AI is far from being the new kid on the block, with its theoretical foundations laid decades ago by luminaries such as Alan Turing and John McCarthy. For businesses, it’s only recently become a reality. Those embracing it will be rewarded with greater efficiency, customer engagement and retention, as well as improved products and services. However, with so much noise surrounding the industry and offerings popping up just about everywhere, it’s difficult to decide the best way to invest in AI. Here, Craig Lodzinski at Softcat takes a look at the future of AI for businesses who are looking to adopt and adapt.
Take a breath before you dive in…
The AI industry shows no sign of slowing down, with the finance sector among the industries set to see the greatest benefit. In fact, it’s estimated AI processes could save the banking sector alone $1 trillion by 2030.
While we can expect to see many businesses leap headfirst into decisions about AI, those set to extract the greatest value will see through the fog and invest in the right systems to help streamline existing processes or add extra functionality to their offerings.
Many will be tempted to invest in the most innovative or creative examples of AI as a business differentiation or brand awareness exercise.
However, this is a risky strategy. AI investment should always align with the core of your business model. It should allow your business to work faster and smarter and generate cost savings.
For example, the online banking industry can implement AI services to help strengthen fraud detection, suggest personalised deals to customers and troubleshoot customer queries via automated chatbots.

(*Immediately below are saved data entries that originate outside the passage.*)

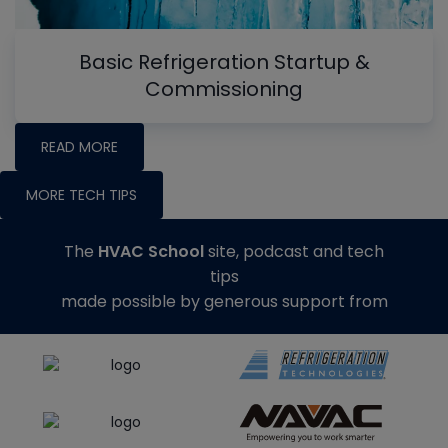
Basic Refrigeration Startup &
Commissioning
READ MORE
MORE TECH TIPS
The
HVAC School
site, podcast and tech
tips
made possible by generous support from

AI can also help determine where prospective customers are in the sales funnel by identifying patterns of behaviour and allowing companies to serve them tailored information relevant to that stage in the funnel, ultimately increasing conversions.
The buy vs. build debate
Those ready to implement AI have an important question to answer. Do you buy pre-built AI infrastructure from a third-party vendor, or do you build your own from scratch?
There are benefits and pitfalls to both; it simply depends on your in-house capabilities and your long-term vision.
In the end, the decision tends to boil down to a few key factors. Larger businesses with mission-critical data sets and the manpower with the right skillsets could gain a competitive advantage by building their own systems.
On the other hand, smaller organisations may benefit more from outsourcing their AI function to external vendors and spending resource on maximising its potential.
The reality for many businesses in the early stages of AI will be a hybrid of both models. Investing in existing technology, while laying the foundations to build their own products in the future.
The next move
AI can be costly to implement and won’t transform a business overnight. Investments should be made with the goal of improving business performance in the long term and enabling better decision-making and more advanced capabilities in the future.
Business’ burning questions should drive decisions when it comes to AI. How can we retain customers? How can we make it easier for new customers to find us and buy our product? How can we solve our biggest problems like fraud or market competition?
For financial sector businesses, this could be AI aiding in the assessment of credit decisions. Data-fed AI can be used to review applicants based on a set of rules, relieving employees from long hours of manually assessing candidates and freeing them up to focus on other tasks.
Another example is compliance, which has traditionally relied on people. As the regulatory burden grows in the financial sector, organisations are starting to harness AI to automate a large proportion of the compliance function. Combined with management judgement, AI can streamline the process by providing a 360-degree view of an organisation’s current state of compliance and better protect consumers.
Whether you choose to buy or build, it won’t always be plain sailing. The nature of such a disruptive industry means there will always be issues to iron out. However, the doors AI can unlock for businesses is well worth the effort.
A common stumbling block for those venturing into AI is finding the right partners to help drive growth in this unchartered territory. AI has traditionally been an academic subject, with those able to apply it in a business sense being hard to come by.
As with tech innovations like cybersecurity, AI is suffering from a skills gap, meaning those who can attract the brightest talent have the opportunity to race ahead of the competition.
One small step for AI…
Although it appears AI has developed rapidly over the last few years – becoming a common part of our daily lives through devices like Siri and Alexa – the theory upon which the AI revolution has been built has actually been around for the best part of a century.
AI in its modern form is based on a set of complex maths and millions, if not billions, of data sets. While the realisation of AI technology has come about rapidly, we can’t expect to see the recent rate of growth continue.
The future of AI is expected to progress in small shifts, with significant developments occurring less frequently than they have done previously which is great news for businesses who are yet to invest.